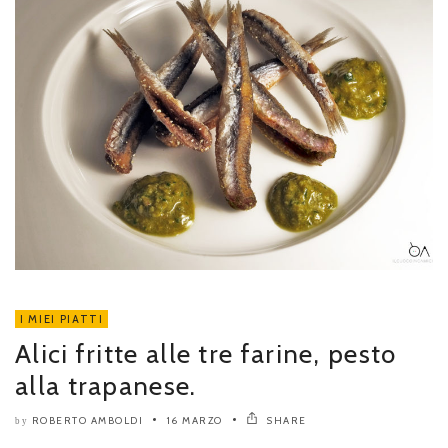
I MIEI PIATTI
Alici fritte alle tre farine, pesto
alla trapanese.
ROBERTO AMBOLDI
16 MARZO
SHARE
by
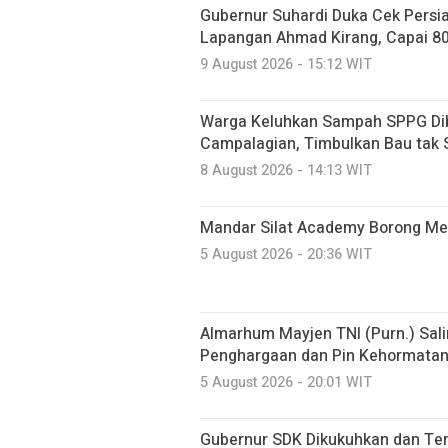
Gubernur Suhardi Duka Cek Persi
Lapangan Ahmad Kirang, Capai 8
9 August 2026 - 15:12 WIT
Warga Keluhkan Sampah SPPG Dib
Campalagian, Timbulkan Bau tak
8 August 2026 - 14:13 WIT
Mandar Silat Academy Borong Med
5 August 2026 - 20:36 WIT
Almarhum Mayjen TNI (Purn.) Sal
Penghargaan dan Pin Kehormatan 
5 August 2026 - 20:01 WIT
Gubernur SDK Dikukuhkan dan Te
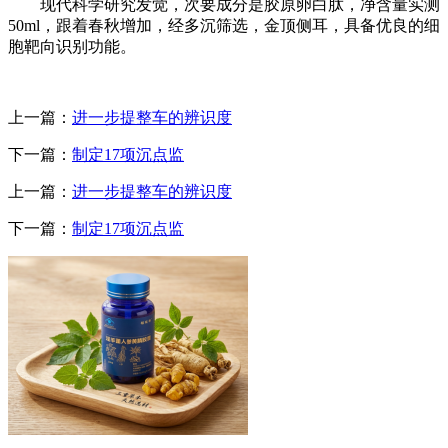
现代科学研究发觉，次要成分是胶原卵白肽，净含量实测
50ml，跟着春秋增加，经多沉筛选，金顶侧耳，具备优良的细
胞靶向识别功能。
上一篇：
进一步提整车的辨识度
下一篇：
制定17项沉点监
上一篇：
进一步提整车的辨识度
下一篇：
制定17项沉点监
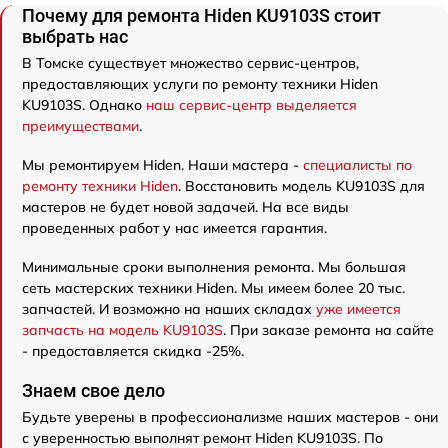
Почему для ремонта Hiden KU9103S стоит
выбрать нас
В Томске существует множество сервис-центров,
предоставляющих услуги по ремонту техники Hiden
KU9103S. Однако
наш сервис-центр выделяется
преимуществами
.
Мы ремонтируем Hiden. Наши мастера -
специалисты по
ремонту техники Hiden
. Восстановить модель KU9103S для
мастеров не будет новой задачей. На все виды
проведенных работ у нас имеется гарантия.
Минимальные сроки выполнения ремонта. Мы большая
сеть мастерских техники Hiden. Мы имеем более 20 тыс.
запчастей. И возможно на наших складах
уже имеется
запчасть на модель KU9103S
. При заказе ремонта на сайте
- предоставляется скидка -25%.
Знаем свое дело
Будьте уверены в профессионализме наших мастеров - они
с уверенностью выполнят ремонт Hiden KU9103S. По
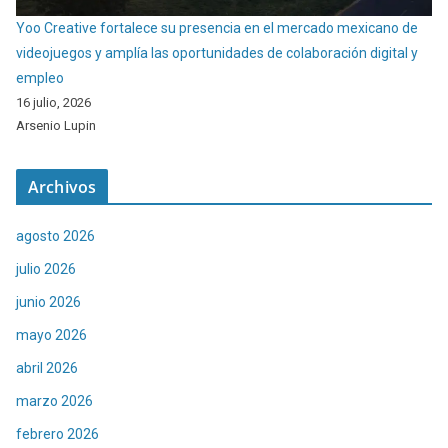
Yoo Creative fortalece su presencia en el mercado mexicano de
videojuegos y amplía las oportunidades de colaboración digital y
empleo
16 julio, 2026
Arsenio Lupin
Archivos
agosto 2026
julio 2026
junio 2026
mayo 2026
abril 2026
marzo 2026
febrero 2026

Task instructions: If a line in the records above holds the string "ремонта", copy it out.

Your solution:
Почему для ремонта Hiden KU9103S стоит
Минимальные сроки выполнения ремонта. Мы большая
. При заказе ремонта на сайте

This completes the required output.